Data models allow us to link database tables with classes in a programming language so they can work with models in the same way as database references.
And as for our gene detection algorithm, we had to use a phage database so we decided to go with Django.
Also, Flask generally is used for very small web applications but as in the future we plan to scale up the process we decided to go with django as in the end if we plan to scale up we would have to switch to django.

Algorithms

Gene Name Detection :

An algorithm which searches for genes with names which have ‘tail in them’ such as ‘tail fibre protein’ or ‘putative tail fibre’ etc.
For making this algorithm we first made a local database using Virus-Host DB and then a sequence file of all phage tails of some prominent Resistant bacterias.
We wanted a sequence file containing all the phage tail sequences of a particular resistant bacteria, so we divided our thought process into two sub processes:
- The first function will be used for getting the list of all the phages of that bacteria
- The second function will be used for getting their particular sequences

Clustal Omega Algorithm [1] :

An algorithm which aims to determine the similarity in the sequence of phages(talking about TailScout here).
This algorithm starts by computing a rough distance matrix between each pair of sequences based on pairwise sequence alignment scores.
These scores are computed using the pairwise alignment parameters for DNA and protein sequences.
Next, the algorithm uses the neighbour-joining method with midpoint rooting to create a guide tree, which is used to generate a global alignment.
The guide tree serves as a rough template for clades that tend to share insertion and deletion features.

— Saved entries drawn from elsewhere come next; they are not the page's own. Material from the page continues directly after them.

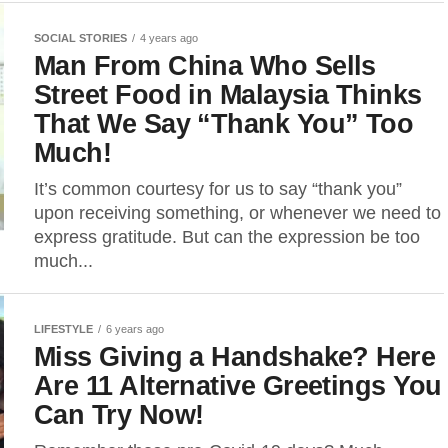
SOCIAL STORIES
4 years ago
Man From China Who Sells
Street Food in Malaysia Thinks
That We Say “Thank You” Too
Much!
It’s common courtesy for us to say “thank you”
upon receiving something, or whenever we need to
express gratitude. But can the expression be too
much...
LIFESTYLE
6 years ago
Miss Giving a Handshake? Here
Are 11 Alternative Greetings You
Can Try Now!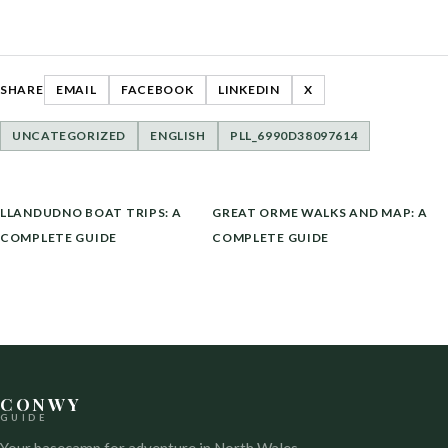
SHARE
EMAIL
FACEBOOK
LINKEDIN
X
UNCATEGORIZED
ENGLISH
PLL_6990D38097614
POST
LLANDUDNO BOAT TRIPS: A
GREAT ORME WALKS AND MAP: A
NAVIGATION
COMPLETE GUIDE
COMPLETE GUIDE
CONWY
GUIDE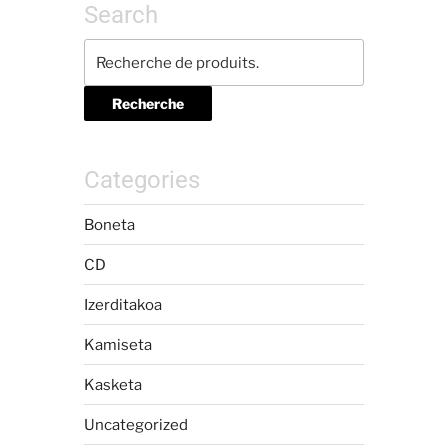
Search
Recherche
Categories
Boneta
CD
Izerditakoa
Kamiseta
Kasketa
Uncategorized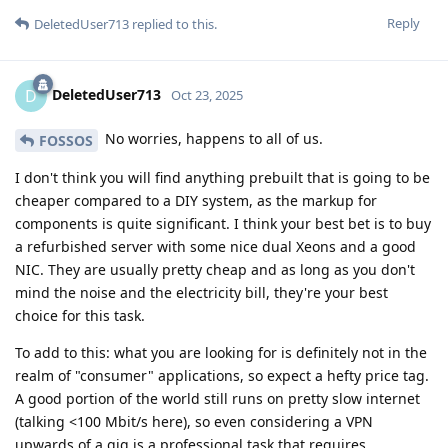
Reply
DeletedUser713
replied to this.
DeletedUser713
D
Oct 23, 2025
No worries, happens to all of us.
FOSSOS
I don't think you will find anything prebuilt that is going to be
cheaper compared to a DIY system, as the markup for
components is quite significant. I think your best bet is to buy
a refurbished server with some nice dual Xeons and a good
NIC. They are usually pretty cheap and as long as you don't
mind the noise and the electricity bill, they're your best
choice for this task.
To add to this: what you are looking for is definitely not in the
realm of "consumer" applications, so expect a hefty price tag.
A good portion of the world still runs on pretty slow internet
(talking <100 Mbit/s here), so even considering a VPN
upwards of a gig is a professional task that requires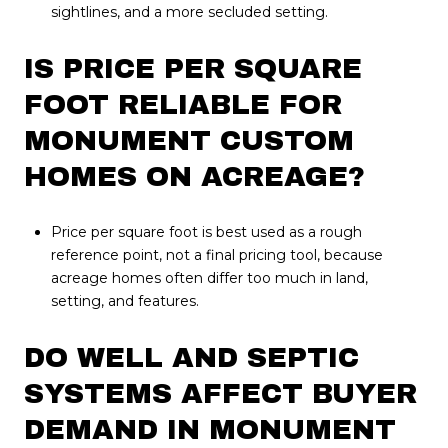
sightlines, and a more secluded setting.
IS PRICE PER SQUARE
FOOT RELIABLE FOR
MONUMENT CUSTOM
HOMES ON ACREAGE?
Price per square foot is best used as a rough
reference point, not a final pricing tool, because
acreage homes often differ too much in land,
setting, and features.
DO WELL AND SEPTIC
SYSTEMS AFFECT BUYER
DEMAND IN MONUMENT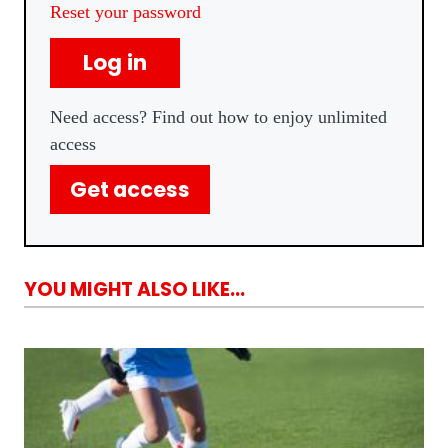
Reset your password
Log in
Need access? Find out how to enjoy unlimited
access
Get access
YOU MIGHT ALSO LIKE...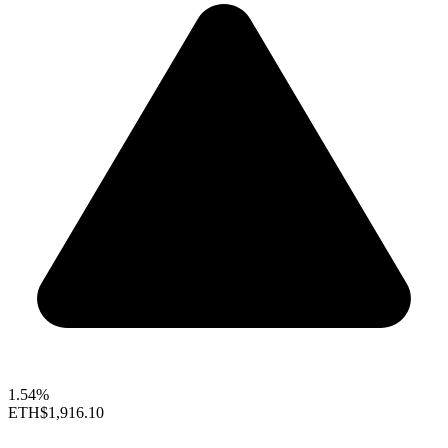
1.54%
ETH
$1,916.10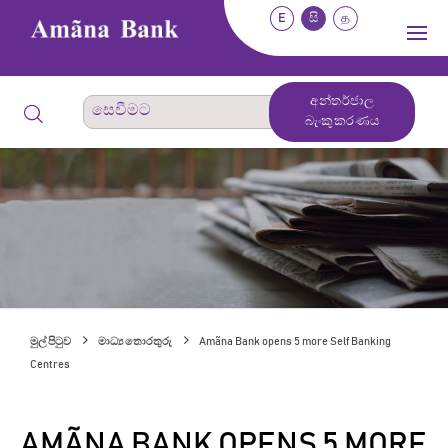
E
සි
த
අන්තර්ජාල
බැංකුකරණය
මුල් පිටුව
මාධ්‍ය තොරතුරු
Amãna Bank opens 5 more Self Banking
Centres
AMÃNA BANK OPENS 5 MORE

JPred Jnet Neural network model for protein production [2] :

Jnet is a neural network prediction algorithm that works by applying multiple sequence alignments, alongside PSI-BLAST and HMM profiles.
Consensus techniques are applied that predict the final secondary structure more accurately.
Jnet can also predict 2 state solvent exposure at 25, 5, and 0% relative exposure. Positions, where the different prediction methods do not agree, are marked as no jury positions.
A separate network is applied for these positions, which improves the cross-validated accuracy. A reliability index indicates which residues are predicted with high confidence.

Flowchart

Testing the Bugs

For checking the bugs in our codes, we made a presentation giving the gist of the software and how to run a corresponding code. We reached out to some professors, professionals through our mentor and some seniors who helped us in debugging the codes and providing us with meaningful discussions paving the way for TAILSCOUT.

Next Phase

Plans for the Next Phase of Project

Increasing the numbers of Multiple Drug Resistant Bacteria in our phage library.
Result Analysis of Secondary and Tertiary structure of the fusion protein.
Incorporating protein modeling of the pyocin bacteriophage fusion protein.

References

Madeira F, Park YM, Lee J, et al. The EMBL-EBI search and sequence analysis tools APIs in 2019. Nucleic Acids Research. 2019 Jul;47(W1) :W636-W641. DOI: 10.1093/nar/gkz268.
Drozdetskiy A, Cole C, Procter J, Barton GJ. JPred4: a protein secondary structure prediction server. Nucleic Acids Res. 2015 Jul 1;43(W1):W389-94. doi: 10.1093/nar/gkv332. Epub 2015 Apr 16. PMID: 25883141; PMCID: PMC4489285.